Parece então que estamos traçando duas linhas de pensamento contraditórias entre si. Uma diz que Paris está fundada na arte, e outra que diz que muito dessa arte não tem nada de artística, mas é eminentemente comercial ou aproveitadora. Surpreendemente contudo, diremos que nenhuma das asserções são falsas. Nem a que aponta pra riqueza de artistas envolvendo a cidade com um clima aurático, nem a que aponta pra palhaçada que vem junto.

Paris é fundada na arte, e isto é evidente pra qualquer observador, seja bom ou ruim. E talvez por isso mesmo, na comercial necessidade de aparecer sem ser, mora junto a palhaçada; a arte pra Inglês, Português e, principalmente, Japonês ver. Junto com o artista vem também o arteiro.

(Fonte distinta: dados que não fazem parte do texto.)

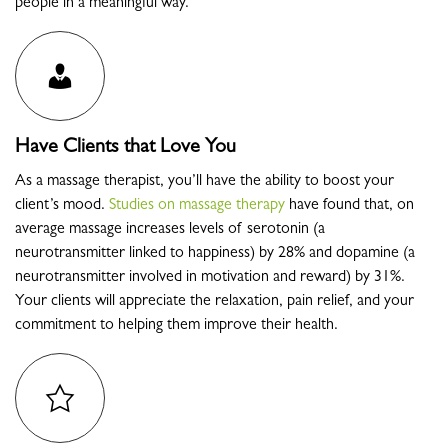
people in a meaningful way.
Have Clients that Love You
As a massage therapist, you’ll have the ability to boost your
client’s mood
.
Studies on massage therapy
have found that, on
average massage increases levels of serotonin (a
neurotransmitter linked to happiness) by 28% and dopamine (a
neurotransmitter involved in motivation and reward) by 31%.
Your clients will appreciate the relaxation, pain relief, and your
commitment to helping them improve their health.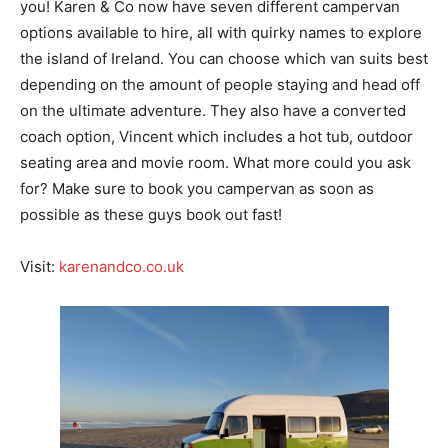
you! Karen & Co now have seven different campervan
options available to hire, all with quirky names to explore
the island of Ireland. You can choose which van suits best
depending on the amount of people staying and head off
on the ultimate adventure. They also have a converted
coach option, Vincent which includes a hot tub, outdoor
seating area and movie room. What more could you ask
for? Make sure to book you campervan as soon as
possible as these guys book out fast!
Visit:
karenandco.co.uk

A arte que dá a identidade de Paris é a mesma que a degrada, a que traz o estrangeiro cheio de opiniões formadas pelos manuais de turismo, que precisa que algo esteja piscando pra que note, ou para quem tudo é fantasia. Isso é, o idiota. Idiota, na raiz da palavra grega, diz daquele que não é sabido de uma técnica/arte específica. Podemos dizer então, que ser idiota em certos meties é algo completamente natural. O grande problema político é não saber disso, não assumir sua própria idiotice frente ao que lhe é estranho e se colocar na abertura da possibilidade de que algo extraordinário aconteça. O que acontece frequentemente é que no lugar dessa idiotice socrática saudável, toma conta o niilismo da visão turística. O paradoxal é que sem eles, os idiotas metidos a sabidos, e seus dólares e euros obviamente, Paris dificilmente se sustentaria, principalmente financeiramente; mas desconfio até que muito mais do que isso, sem o estranho Paris não é Paris. A identidade de Paris flutua como uma criança se equilibrando num parapeito entre o belo e o bizarro.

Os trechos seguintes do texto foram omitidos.